Sua voz soava como a de um grande e sábio mestre falando... como ele realmente era. Se preocupava com seus estudantes, analisando cada situação ao máximo. Cada mutante era único, por isso, merecia uma atenção especial, treinamentos diferenciados, focos diferentes.
Com sua longa experiência, Xavier buscava um meio de adaptá-los ao mundo a fora e, como o grande médium que é, se interessava pelos mistérios de cada um, conhecendo um lado que ninguém mais conhece... e sabendo, mais do que ninguém, o quão humano um mutante pode ser, capaz de errar, aprender, crescer... mudar.

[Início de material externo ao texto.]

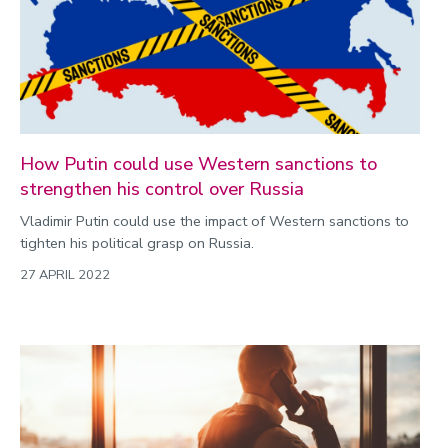
How Putin could use Western sanctions to
strengthen his control over Russia
Vladimir Putin could use the impact of Western sanctions to
tighten his political grasp on Russia.
27 APRIL 2022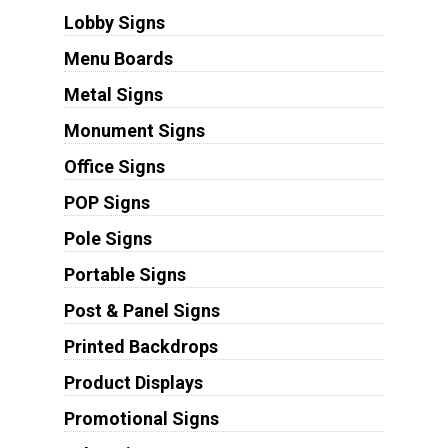
Lobby Signs
Menu Boards
Metal Signs
Monument Signs
Office Signs
POP Signs
Pole Signs
Portable Signs
Post & Panel Signs
Printed Backdrops
Product Displays
Promotional Signs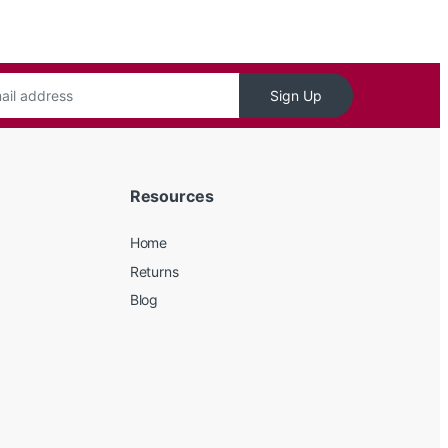
Sign Up
Resources
Home
Returns
Blog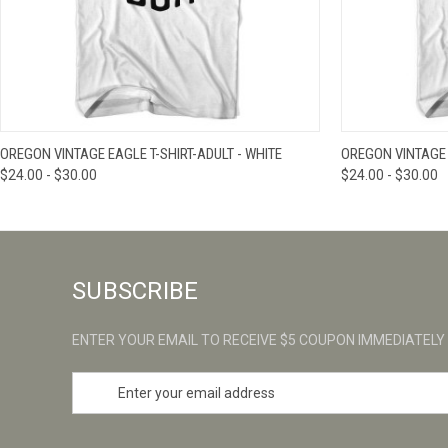
QUICK VIEW
VIEW OPTIONS
QUICK VIE
OREGON VINTAGE EAGLE T-SHIRT-ADULT - WHITE
OREGON VINTAGE T
$24.00 - $30.00
$24.00 - $30.00
SUBSCRIBE
ENTER YOUR EMAIL TO RECEIVE $5 COUPON IMMEDIATELY
E
m
a
i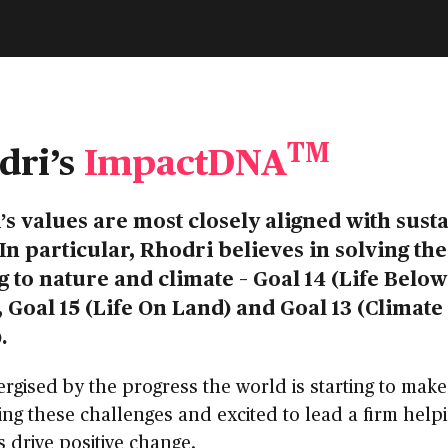
TM
dri’s
ImpactDNA
’s values are most closely aligned with sust
In particular, Rhodri believes in solving th
g to nature and climate – Goal 14 (Life Below
 Goal 15 (Life On Land) and Goal 13 (Climate
.
ergised by the progress the world is starting to make
ng these challenges and excited to lead a firm help
s drive positive change.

"Com Linus, preocupei-me em saber sobre sua situação, em relação à mutação. Neste ponto, ele demonstrou um grande controle. Creio que sempre se interessou pelo que podia fazer. Inclusive, Linus foi um dos poucos que aceitou sem hesitar o fato de ser mutante. Isso fez com que explorasse sua mutação, tentando ampliar seus limites..."
Vampira o conhecia, sabia o quão obcecado era em relação à vida mutante... ouviu várias vezes os mais velhos tentarem repreendê-lo, e isso incluía Xavier. Enquanto muitos ali desejavam ser apenas meros humanos, Linus se interessava pelas habilidades distintas, não se importando nenhum pouco com os humanos.
Mas, por um certo lado, ela concordava com ele. Passou um bom tempo amaldiçoando sua mutação, como Mirela fizera... e então encontra alguém que aceita tudo na boa, sem se importar com o que os outros pensam. Tanto, que já não se torturava mais pela história de seus pais...
No fundo, Vampira sabia que ele estava certo... era algo como: "se não pode vencê-los, junte-se a eles." Se era algo irreversível, pra que lutar contra? Ele simplesmente aceitava, sem mágoas, sem arrependimento... a mutação tornou-se mais um fascínio em sua vida, mesmo que muitos vissem isso como obsessão.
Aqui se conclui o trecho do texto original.